→ Task to complete:
Below are entries to be transcribed exactly; exclude the pictures from the copy.

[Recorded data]
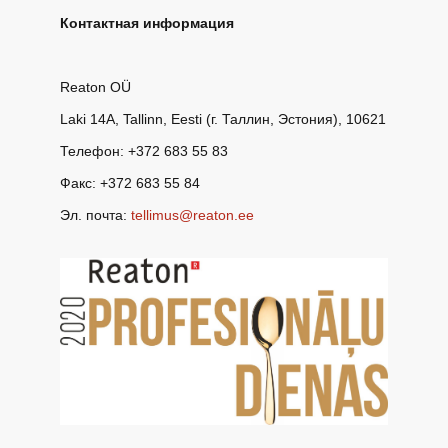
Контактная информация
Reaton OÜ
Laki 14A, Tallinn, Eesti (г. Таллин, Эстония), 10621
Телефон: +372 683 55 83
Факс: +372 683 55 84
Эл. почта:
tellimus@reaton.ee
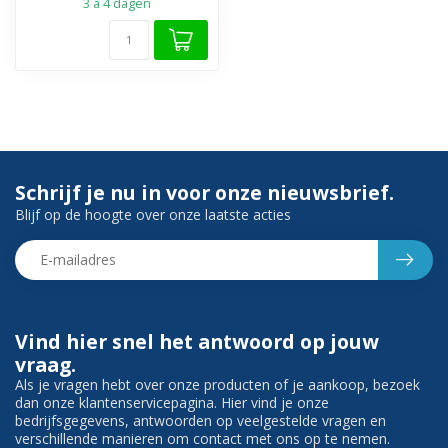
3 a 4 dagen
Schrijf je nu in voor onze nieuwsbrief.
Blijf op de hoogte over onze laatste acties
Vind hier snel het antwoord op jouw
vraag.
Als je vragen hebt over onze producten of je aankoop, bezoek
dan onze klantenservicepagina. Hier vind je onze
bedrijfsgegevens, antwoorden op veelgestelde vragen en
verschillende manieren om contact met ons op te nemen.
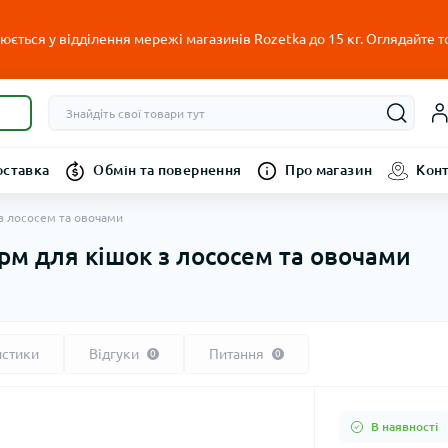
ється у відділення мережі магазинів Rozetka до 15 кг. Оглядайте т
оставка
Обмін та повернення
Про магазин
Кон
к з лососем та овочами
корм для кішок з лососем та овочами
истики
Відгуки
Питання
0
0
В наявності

→ Task solution:
Контактная информация
Reaton OÜ
Laki 14A, Tallinn, Eesti (г. Таллин, Эстония), 10621
Телефон: +372 683 55 83
Факс: +372 683 55 84
Эл. почта:
tellimus@reaton.ee
3 a 4 dagen
Schrijf je nu in voor onze nieuwsbrief.
Blijf op de hoogte over onze laatste acties
Vind hier snel het antwoord op jouw
vraag.
Als je vragen hebt over onze producten of je aankoop, bezoek
dan onze klantenservicepagina. Hier vind je onze
bedrijfsgegevens, antwoorden op veelgestelde vragen en
verschillende manieren om contact met ons op te nemen.
ється у відділення мережі магазинів Rozetka до 15 кг. Оглядайте т
оставка
Обмін та повернення
Про магазин
Кон
к з лососем та овочами
корм для кішок з лососем та овочами
истики
Відгуки
Питання
0
0
В наявності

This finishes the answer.